I did get a few of positive comments. One was from the young Russian lad who delivers my newspaper, one from my lawn guy, another from the postman.
Lots of people go on evening walks down my block. There is a park at the foot of the street and playing fields across from my house. I watched people walking their dogs. They'd scope the sign and keep on walking. I couldn't get a read on their opinion.
OK. Two weeks ago, this is the sign that went up the day of local primary elections. I have had no response about it in the two weeks that it has been up. I do not know how to take that. My guess is that people do not know if I am liberal or conservative with that statement. But I'm unsure how it is really perceived.
Here are the next three that will go up. This one goes up tomorrow.
I'll follow with this one:
And then this will round out the five that I had made:
I gave a lot of thought to what I would have on the five signs.
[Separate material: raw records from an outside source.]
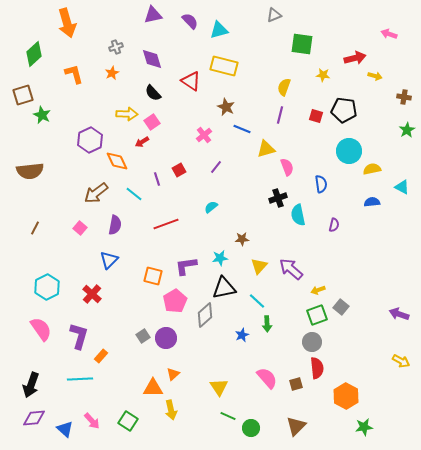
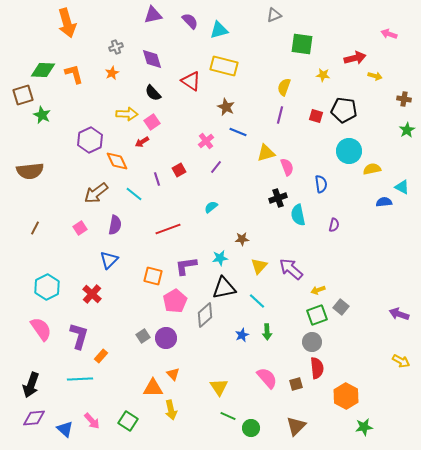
green diamond at (34, 54): moved 9 px right, 16 px down; rotated 45 degrees clockwise
brown cross at (404, 97): moved 2 px down
blue line at (242, 129): moved 4 px left, 3 px down
pink cross at (204, 135): moved 2 px right, 6 px down
yellow triangle at (266, 149): moved 4 px down
blue semicircle at (372, 202): moved 12 px right
red line at (166, 224): moved 2 px right, 5 px down
pink square at (80, 228): rotated 16 degrees clockwise
green arrow at (267, 324): moved 8 px down
orange triangle at (173, 374): rotated 32 degrees counterclockwise
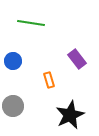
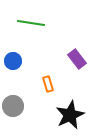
orange rectangle: moved 1 px left, 4 px down
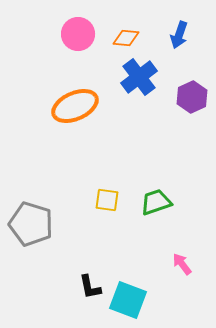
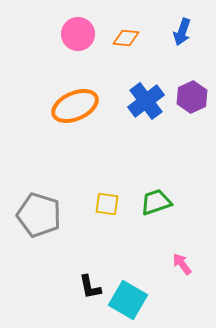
blue arrow: moved 3 px right, 3 px up
blue cross: moved 7 px right, 24 px down
yellow square: moved 4 px down
gray pentagon: moved 8 px right, 9 px up
cyan square: rotated 9 degrees clockwise
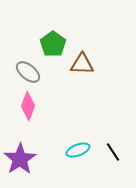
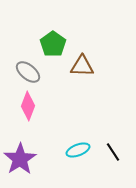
brown triangle: moved 2 px down
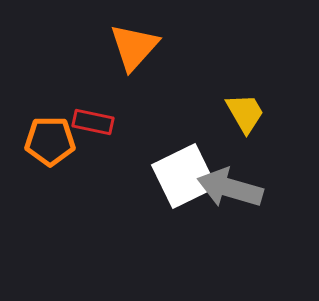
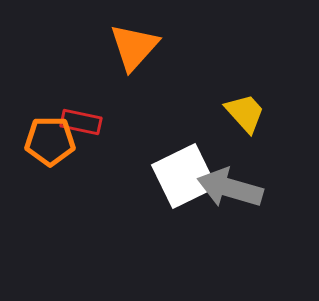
yellow trapezoid: rotated 12 degrees counterclockwise
red rectangle: moved 12 px left
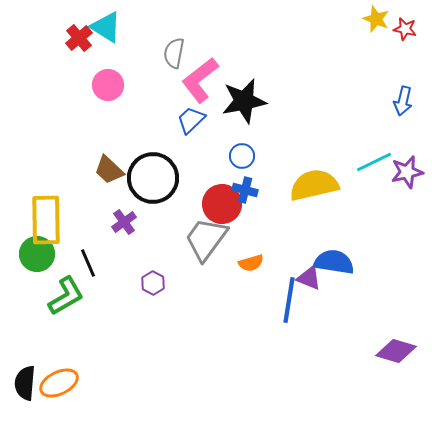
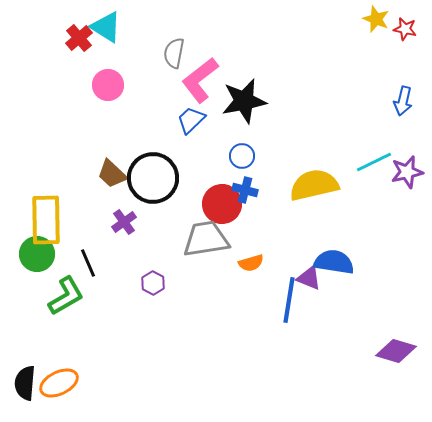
brown trapezoid: moved 3 px right, 4 px down
gray trapezoid: rotated 45 degrees clockwise
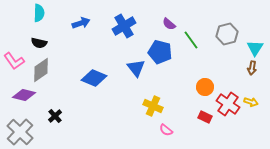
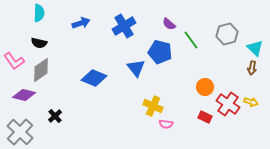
cyan triangle: rotated 18 degrees counterclockwise
pink semicircle: moved 6 px up; rotated 32 degrees counterclockwise
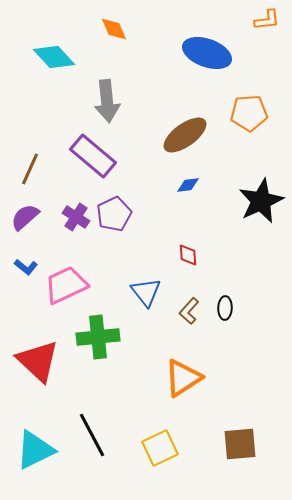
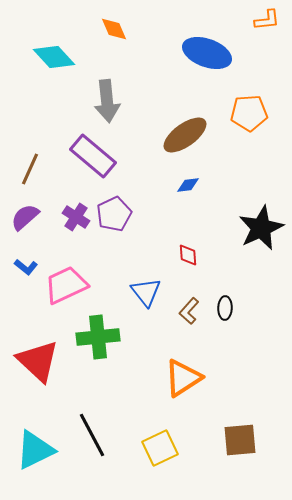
black star: moved 27 px down
brown square: moved 4 px up
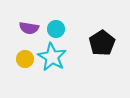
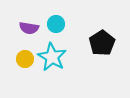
cyan circle: moved 5 px up
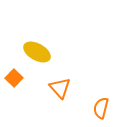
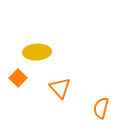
yellow ellipse: rotated 32 degrees counterclockwise
orange square: moved 4 px right
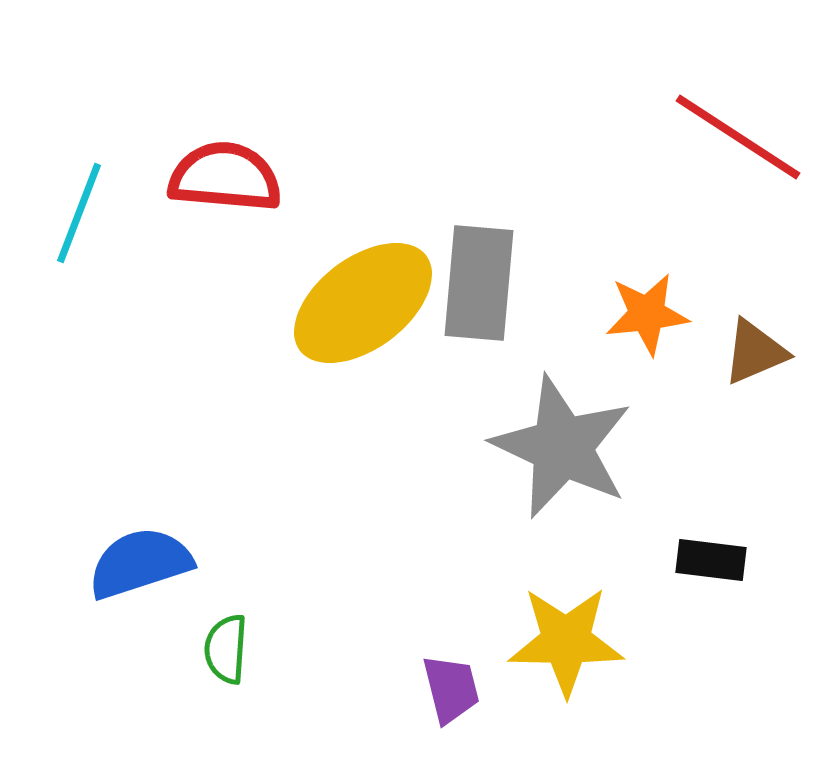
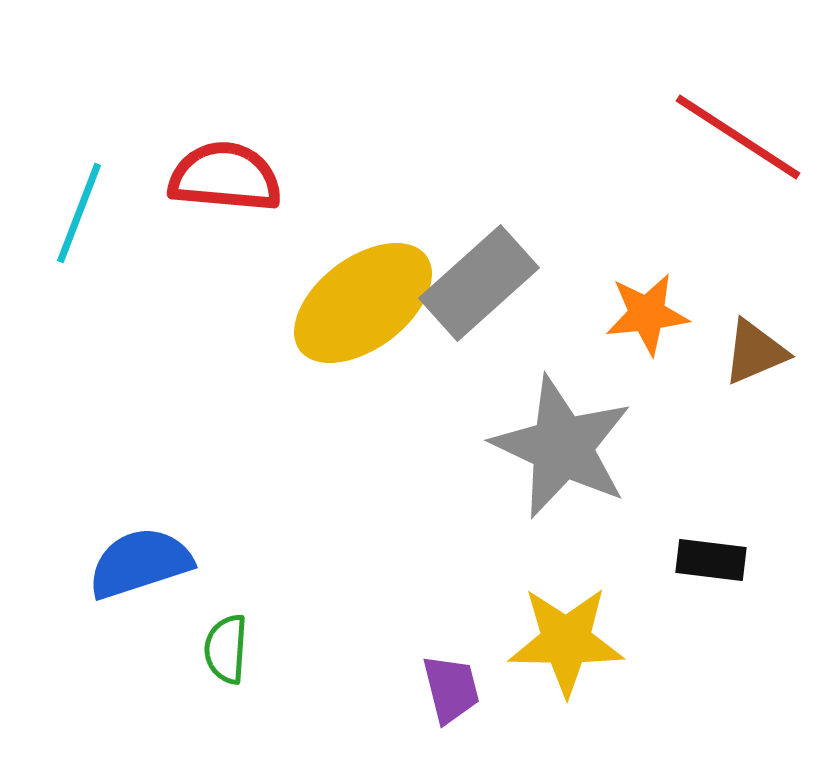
gray rectangle: rotated 43 degrees clockwise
I tried to synthesize what I hoped for; believed in. I didn't want to promote specific policy, specific laws. I wanted to talk about how we ought to be as a nation, about a God that includes rather than excludes, about speaking with respect, treasuring diversity, and about moving this country forward into a better future.
I wanted to promote values -- values about working together, promoting community, acknowledging our connectedness. I wanted to say that not all people of faith are right wing.
And I wanted to go public. I wanted to stand by what I believe -- openly and visibly. It isn't as easy as I thought it would be. But I am glad I am doing it, and learning from it. I "came out" as a faith-based progressive.
After I started "signing," I saw news about Jon Stewart's upcoming Rally to Restore Sanity on the Daily Show. It's coming up on October 30th. Maybe he'd like some bumper stickers from my signs? In any case, I'm glad someone else is making a quiet and positive fuss about the state of things.
Everything we do to promote civility, respect, inclusion -- it all helps. One thing I know for sure. My silence wasn't helping anybody.